Return the stretch from the line with "Луковые кольца" through the line with "ЧИТАЙТЕ НАС В МАХ!" in the data below, character for character, skipping all pictures.

(ENTRIES PROVIDED)

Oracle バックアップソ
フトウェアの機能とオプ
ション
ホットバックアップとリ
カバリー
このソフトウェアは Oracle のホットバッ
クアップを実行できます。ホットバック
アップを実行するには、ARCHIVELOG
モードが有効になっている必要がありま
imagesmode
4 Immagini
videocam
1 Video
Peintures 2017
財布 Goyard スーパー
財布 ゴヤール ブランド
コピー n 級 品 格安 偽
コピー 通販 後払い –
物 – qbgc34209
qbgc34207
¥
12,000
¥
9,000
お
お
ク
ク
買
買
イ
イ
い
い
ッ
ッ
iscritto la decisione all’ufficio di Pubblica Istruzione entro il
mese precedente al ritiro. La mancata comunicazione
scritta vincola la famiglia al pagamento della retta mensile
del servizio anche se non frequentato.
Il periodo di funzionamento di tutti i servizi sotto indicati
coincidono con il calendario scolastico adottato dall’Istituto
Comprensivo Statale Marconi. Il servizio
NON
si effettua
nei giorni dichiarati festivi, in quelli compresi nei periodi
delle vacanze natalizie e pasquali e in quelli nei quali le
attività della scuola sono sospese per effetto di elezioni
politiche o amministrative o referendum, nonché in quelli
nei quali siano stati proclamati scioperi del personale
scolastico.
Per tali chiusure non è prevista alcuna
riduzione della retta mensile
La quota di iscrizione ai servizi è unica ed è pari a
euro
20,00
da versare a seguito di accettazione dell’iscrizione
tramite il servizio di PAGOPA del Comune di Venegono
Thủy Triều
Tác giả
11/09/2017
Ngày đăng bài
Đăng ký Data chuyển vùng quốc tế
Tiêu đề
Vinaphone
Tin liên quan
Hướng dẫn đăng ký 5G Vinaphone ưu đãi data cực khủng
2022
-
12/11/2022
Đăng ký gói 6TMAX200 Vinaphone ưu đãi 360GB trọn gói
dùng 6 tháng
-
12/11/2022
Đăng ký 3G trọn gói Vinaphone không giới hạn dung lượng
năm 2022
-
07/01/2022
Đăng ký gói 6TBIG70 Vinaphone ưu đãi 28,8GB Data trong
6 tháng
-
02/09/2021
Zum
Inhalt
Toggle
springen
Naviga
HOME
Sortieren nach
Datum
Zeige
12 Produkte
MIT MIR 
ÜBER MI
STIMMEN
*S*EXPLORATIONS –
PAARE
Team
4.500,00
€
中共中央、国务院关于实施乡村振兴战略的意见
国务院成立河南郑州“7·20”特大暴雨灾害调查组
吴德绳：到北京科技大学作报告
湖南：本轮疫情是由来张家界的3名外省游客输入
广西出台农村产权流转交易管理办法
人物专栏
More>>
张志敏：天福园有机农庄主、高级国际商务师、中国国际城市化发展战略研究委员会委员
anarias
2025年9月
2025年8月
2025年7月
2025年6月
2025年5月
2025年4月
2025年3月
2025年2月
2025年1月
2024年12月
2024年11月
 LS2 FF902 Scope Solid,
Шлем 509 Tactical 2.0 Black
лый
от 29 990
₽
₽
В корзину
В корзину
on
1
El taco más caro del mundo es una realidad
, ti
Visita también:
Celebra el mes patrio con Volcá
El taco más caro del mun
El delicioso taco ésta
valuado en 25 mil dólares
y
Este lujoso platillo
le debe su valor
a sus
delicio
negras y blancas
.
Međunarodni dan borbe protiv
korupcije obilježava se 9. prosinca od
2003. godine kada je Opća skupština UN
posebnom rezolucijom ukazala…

(End ENTRIES PROVIDED)
(ENTRIES PROVIDED)

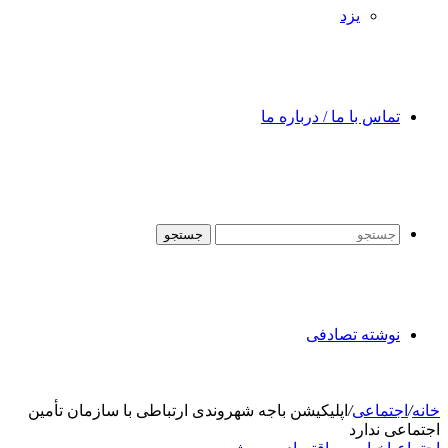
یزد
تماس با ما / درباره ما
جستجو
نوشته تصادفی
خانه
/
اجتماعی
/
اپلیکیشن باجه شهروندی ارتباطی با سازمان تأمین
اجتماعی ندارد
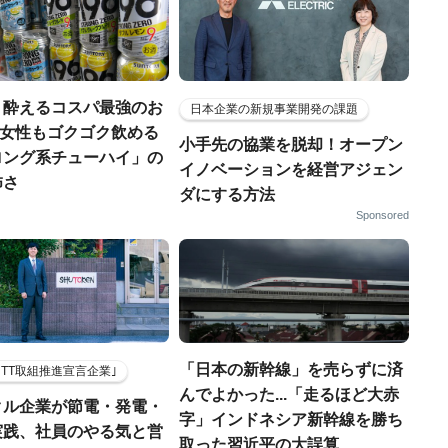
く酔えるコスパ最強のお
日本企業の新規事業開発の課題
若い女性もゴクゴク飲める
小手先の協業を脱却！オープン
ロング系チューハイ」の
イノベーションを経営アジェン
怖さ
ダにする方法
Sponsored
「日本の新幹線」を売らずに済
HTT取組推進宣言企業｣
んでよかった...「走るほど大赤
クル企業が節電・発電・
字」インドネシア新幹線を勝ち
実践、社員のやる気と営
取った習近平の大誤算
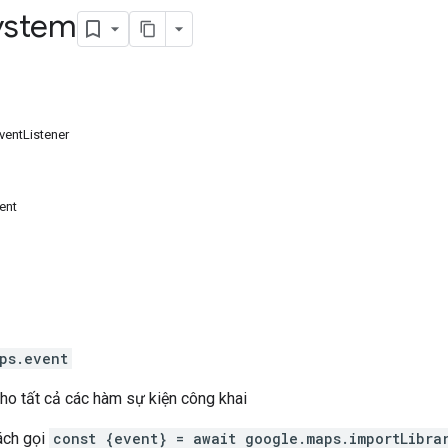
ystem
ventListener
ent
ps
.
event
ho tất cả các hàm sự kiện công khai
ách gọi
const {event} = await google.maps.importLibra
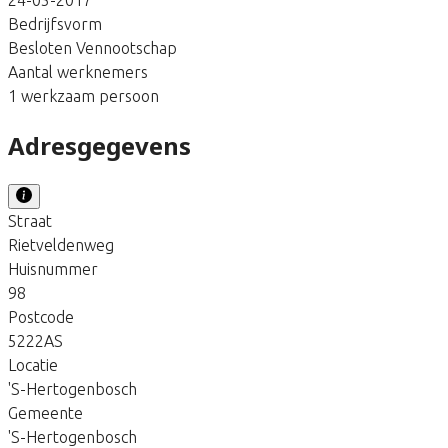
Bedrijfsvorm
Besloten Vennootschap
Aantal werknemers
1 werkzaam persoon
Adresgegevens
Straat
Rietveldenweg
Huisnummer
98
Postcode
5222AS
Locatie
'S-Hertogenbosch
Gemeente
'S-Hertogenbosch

(End ENTRIES PROVIDED)
(ENTRIES PROVIDED)

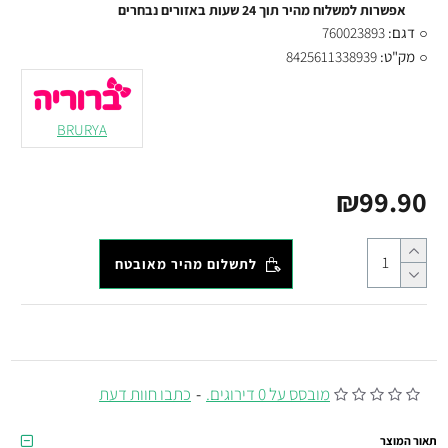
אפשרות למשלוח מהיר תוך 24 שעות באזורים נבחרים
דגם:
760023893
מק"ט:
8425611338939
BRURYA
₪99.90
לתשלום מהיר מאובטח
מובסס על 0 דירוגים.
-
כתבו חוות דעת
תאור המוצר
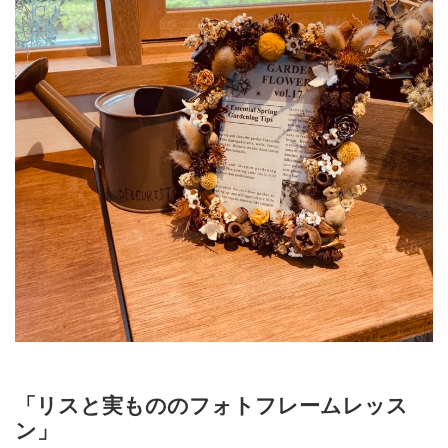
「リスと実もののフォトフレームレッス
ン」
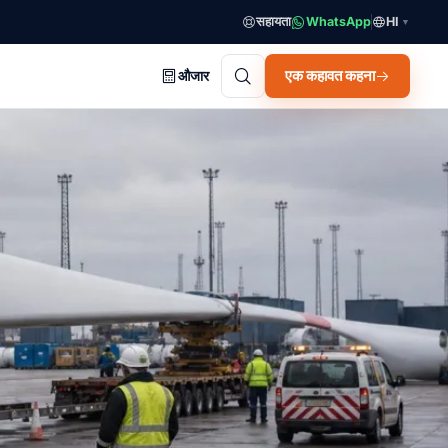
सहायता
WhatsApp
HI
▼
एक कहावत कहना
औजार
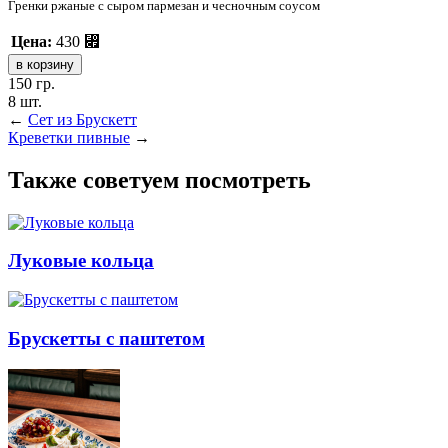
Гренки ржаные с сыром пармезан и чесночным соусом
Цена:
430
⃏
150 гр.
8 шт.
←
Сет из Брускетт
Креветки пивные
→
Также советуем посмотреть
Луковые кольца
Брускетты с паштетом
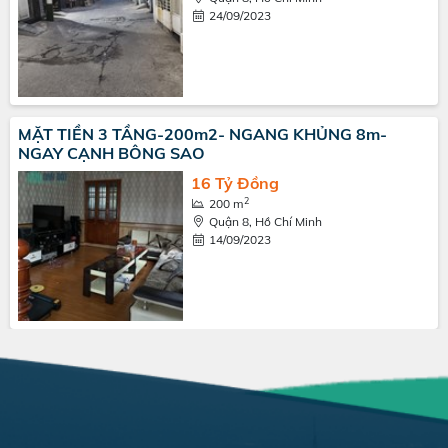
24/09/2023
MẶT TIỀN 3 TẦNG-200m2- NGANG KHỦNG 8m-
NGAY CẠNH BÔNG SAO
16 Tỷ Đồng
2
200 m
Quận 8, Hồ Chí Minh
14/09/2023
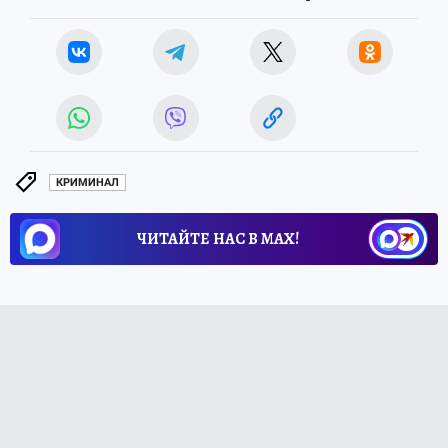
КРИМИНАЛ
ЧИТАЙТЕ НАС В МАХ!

(End ENTRIES PROVIDED)

ANSWER:
Луковые кольца
Брускетты с паштетом
24/09/2023
MẶT TIỀN 3 TẦNG-200m2- NGANG KHỦNG 8m-
NGAY CẠNH BÔNG SAO
16 Tỷ Đồng
2
200 m
Quận 8, Hồ Chí Minh
14/09/2023
КРИМИНАЛ
ЧИТАЙТЕ НАС В МАХ!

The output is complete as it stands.